So gelingt die An- und Abreise zum Open Air Park Düsseldorf

Ansicht des Messeparkplatzes P1 in Düsseldorf. Die Fläche von rund 80.000 Quadratmetern soll künftig für Open-Air-Veranstaltungen genutzt werden. Quelle: OpenStreetMap
Ansicht des Messeparkplatzes P1 in Düsseldorf. Die Fläche von rund 80.000 Quadratmetern soll künftig für Open-Air-Veranstaltungen genutzt werden. Quelle: OpenStreetMap

Auf dem Messeparkplatz P1 nahe der Merkur Spiel-Arena feiert der Open Air Park Düsseldorf am Freitag, 10. Juli, Premiere. Zum Auftakt der neuen Veranstaltungsfläche spielt die US-amerikanische Metal-Band System of a Down vor rund 80.000 Besuchern. Damit die An- und Abreise möglichst reibungslos läuft und die angrenzenden Wohngebiete in Stockum und Lohausen geschont werden, greift ein eigens entwickeltes Verkehrs- und Anwohnerschutzkonzept. Das teilt die Landeshauptstadt Düsseldorf mit.

Wer zum Konzert will, kann die Anreise vorab über die Plattform www.event-mobility.de planen. Sie filtert die besten Verbindungen aus öffentlichen Verkehrsmitteln, Shuttleangeboten, Parkflächen und empfohlenen Anfahrtsrouten. Für die Anreise mit dem Auto ist ein vorab gebuchtes Parkticket zwingend erforderlich, ohne Buchung ist das Parken auf den Veranstaltungsparkflächen nicht möglich. Die frühzeitige Planung soll Verkehrsströme lenken und die Wohngebiete vor zusätzlichem Parksuchverkehr schützen.

Entspannter geht es mit Bus und Bahn.
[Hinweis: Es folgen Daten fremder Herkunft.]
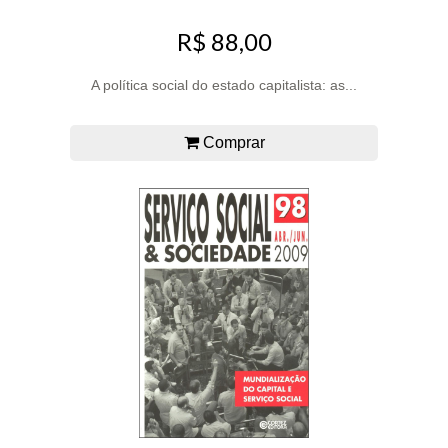
R$ 88,00
A política social do estado capitalista: as...
Comprar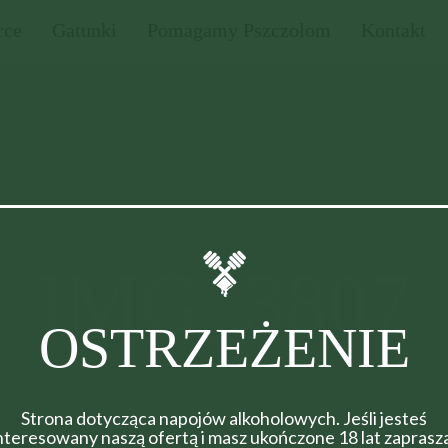
rce
Gatunki
Pomagamy Pszczołom
Kontakt
IMG_3807
OSTRZEŻENIE
Strona dotycząca napojów alkoholowych. Jeśli jesteś
nteresowany naszą ofertą i masz ukończone 18 lat zapras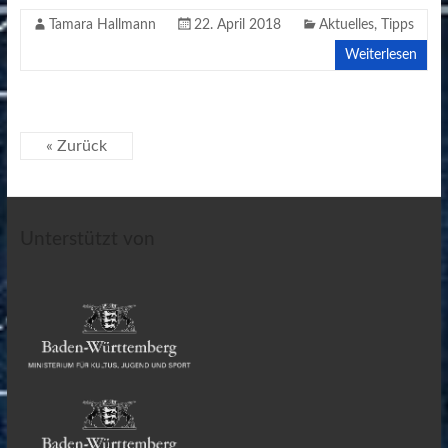
Tamara Hallmann
22. April 2018
Aktuelles
,
Tipps
Weiterlesen
« Zurück
Unterstützt von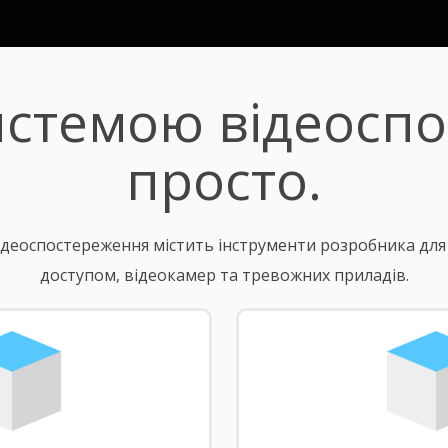
истемою відеосп
просто.
деоспостереження містить інструменти розробника для п
доступом, відеокамер та тревожних приладів.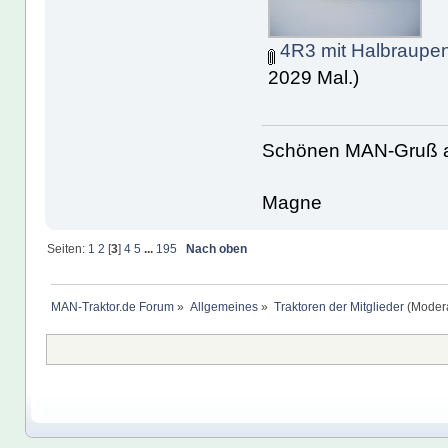
4R3 mit Halbraupen
2029 Mal.)
Schönen MAN-Gruß 
Magne
Seiten:
1
2
[
3
]
4
5
...
195
Nach oben
MAN-Traktor.de Forum
»
Allgemeines
»
Traktoren der Mitglieder
(Modera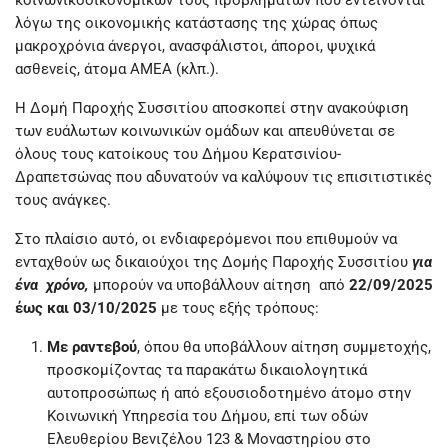
λόγω της οικονομικής κατάστασης της χώρας όπως
μακροχρόνια άνεργοι, ανασφάλιστοι, άποροι, ψυχικά
ασθενείς, άτομα ΑΜΕΑ (κλπ.).
Η Δομή Παροχής Συσσιτίου αποσκοπεί στην ανακούφιση
των ευάλωτων κοινωνικών ομάδων και απευθύνεται σε
όλους τους κατοίκους του Δήμου Κερατσινίου-
Δραπετσώνας που αδυνατούν να καλύψουν τις επισιτιστικές
τους ανάγκες.
Στο πλαίσιο αυτό, οι ενδιαφερόμενοι που επιθυμούν να
ενταχθούν ως δικαιούχοι της Δομής Παροχής Συσσιτίου
για
ένα χρόνο,
μπορούν να υποβάλλουν αίτηση από
22/09/2025
έως και 03/10/2025
με τους εξής τρόπους:
Με ραντεβού
, όπου θα υποβάλλουν αίτηση συμμετοχής,
προσκομίζοντας τα παρακάτω δικαιολογητικά
αυτοπροσώπως ή από εξουσιοδοτημένο άτομο στην
Κοινωνική Υπηρεσία του Δήμου, επί των οδών
Ελευθερίου Βενιζέλου 123 & Μοναστηρίου στο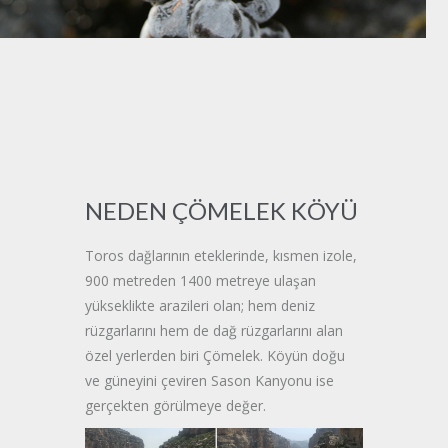
NEDEN ÇÖMELEK KÖYÜ
Toros dağlarının eteklerinde, kısmen izole,
900 metreden 1400 metreye ulaşan
yükseklikte arazileri olan; hem deniz
rüzgarlarını hem de dağ rüzgarlarını alan
özel yerlerden biri Çömelek. Köyün doğu
ve güneyini çeviren Sason Kanyonu ise
gerçekten görülmeye değer.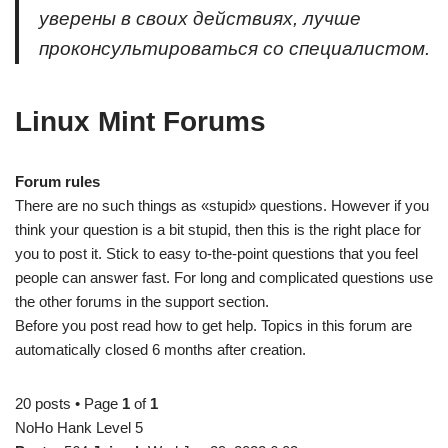
уверены в своих действиях, лучше
проконсультироваться со специалистом.
Linux Mint Forums
Forum rules
There are no such things as «stupid» questions. However if you
think your question is a bit stupid, then this is the right place for
you to post it. Stick to easy to-the-point questions that you feel
people can answer fast. For long and complicated questions use
the other forums in the support section.
Before you post read how to get help. Topics in this forum are
automatically closed 6 months after creation.
20 posts • Page
1
of
1
NoHo Hank Level 5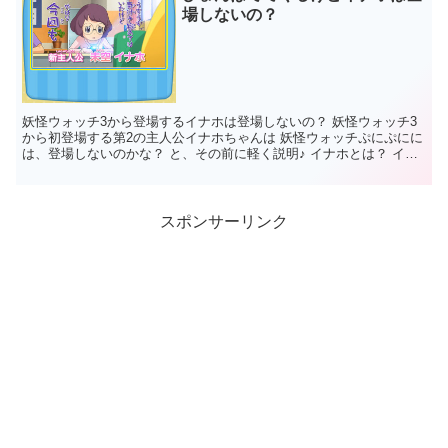
場しないの？
妖怪ウォッチ3から登場するイナホは登場しないの？ 妖怪ウォッチ3
から初登場する第2の主人公イナホちゃんは 妖怪ウォッチぷにぷにに
は、登場しないのかな？ と、その前に軽く説明♪ イナホとは？ イナ
ホちゃんはとっても物...
スポンサーリンク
Die Fahrt im Geltungsbereich des VRR ist im Konzertticket enthalten, die U-Bahnlinie U78 hält an der Station MERKUR SPIEL-ARENA/Messe Nord, von dort ist das Gelände ausgeschildert und zu Fuß erreichbar. Wer mit dem Fahrrad oder E-Scooter kommt, findet Abstellplätze am Lohauser Deich und am Rheinbad, von beiden ist der Open Air Park in zehn Minuten zu Fuß zu erreichen.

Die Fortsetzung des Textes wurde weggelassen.